(Material for this task Opens)

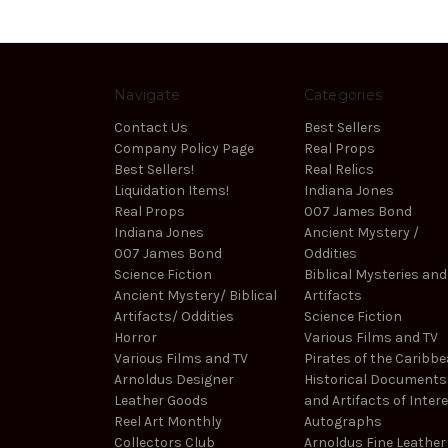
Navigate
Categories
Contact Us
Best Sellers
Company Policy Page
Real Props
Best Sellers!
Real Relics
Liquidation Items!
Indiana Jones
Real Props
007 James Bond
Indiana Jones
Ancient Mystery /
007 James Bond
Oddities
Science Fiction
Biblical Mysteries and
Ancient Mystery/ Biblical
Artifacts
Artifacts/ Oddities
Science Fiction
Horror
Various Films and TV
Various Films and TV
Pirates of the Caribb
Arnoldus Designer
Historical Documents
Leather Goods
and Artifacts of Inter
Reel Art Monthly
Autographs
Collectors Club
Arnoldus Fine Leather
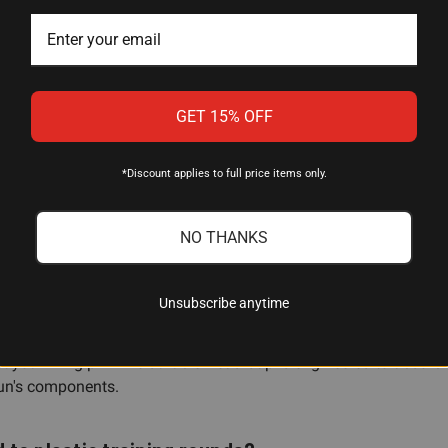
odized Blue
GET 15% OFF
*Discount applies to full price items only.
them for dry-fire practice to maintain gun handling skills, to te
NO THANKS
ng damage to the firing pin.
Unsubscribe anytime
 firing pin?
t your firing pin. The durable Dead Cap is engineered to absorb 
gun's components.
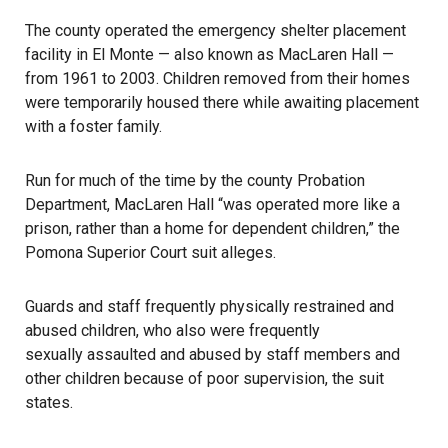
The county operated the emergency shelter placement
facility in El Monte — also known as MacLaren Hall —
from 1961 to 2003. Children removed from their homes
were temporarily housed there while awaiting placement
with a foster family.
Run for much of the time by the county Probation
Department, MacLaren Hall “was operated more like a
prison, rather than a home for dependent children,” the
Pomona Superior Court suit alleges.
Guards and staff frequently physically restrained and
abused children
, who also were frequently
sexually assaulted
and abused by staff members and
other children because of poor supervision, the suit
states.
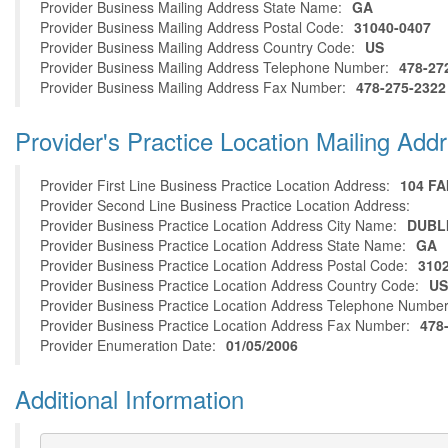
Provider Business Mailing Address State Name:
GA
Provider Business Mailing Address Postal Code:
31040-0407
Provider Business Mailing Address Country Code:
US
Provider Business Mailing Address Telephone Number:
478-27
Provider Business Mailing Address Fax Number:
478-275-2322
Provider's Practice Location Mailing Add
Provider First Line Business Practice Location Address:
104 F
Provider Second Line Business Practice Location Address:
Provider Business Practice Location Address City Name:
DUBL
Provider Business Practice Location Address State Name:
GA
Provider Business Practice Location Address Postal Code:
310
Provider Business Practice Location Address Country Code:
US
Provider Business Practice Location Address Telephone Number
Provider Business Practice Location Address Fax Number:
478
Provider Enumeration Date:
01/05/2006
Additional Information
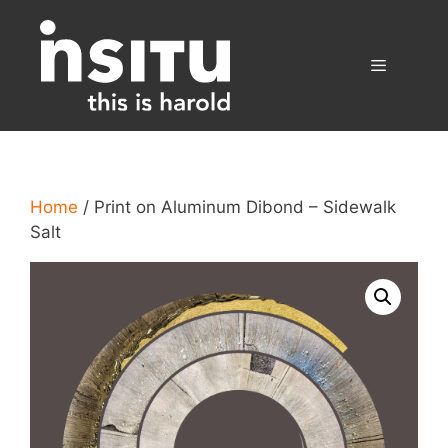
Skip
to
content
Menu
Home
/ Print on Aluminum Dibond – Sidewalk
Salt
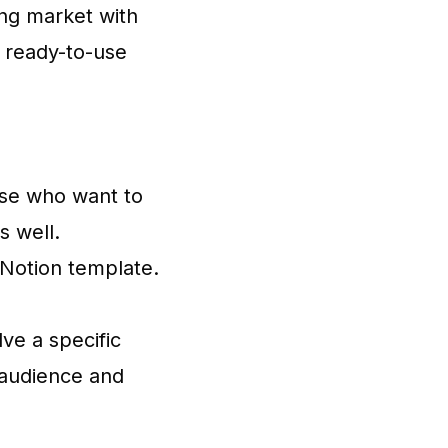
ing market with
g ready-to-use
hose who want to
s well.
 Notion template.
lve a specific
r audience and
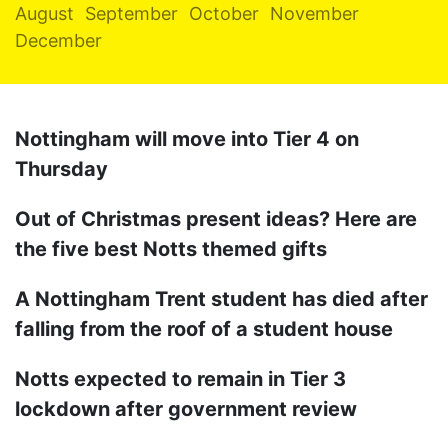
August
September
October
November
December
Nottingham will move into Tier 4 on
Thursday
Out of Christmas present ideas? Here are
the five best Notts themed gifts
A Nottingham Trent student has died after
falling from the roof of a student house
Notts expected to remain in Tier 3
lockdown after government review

(Material for this task Closes)

Lines holding the string "Mystery": find them in the listing above and copy each one.

Ancient Mystery /
Ancient Mystery/ Biblical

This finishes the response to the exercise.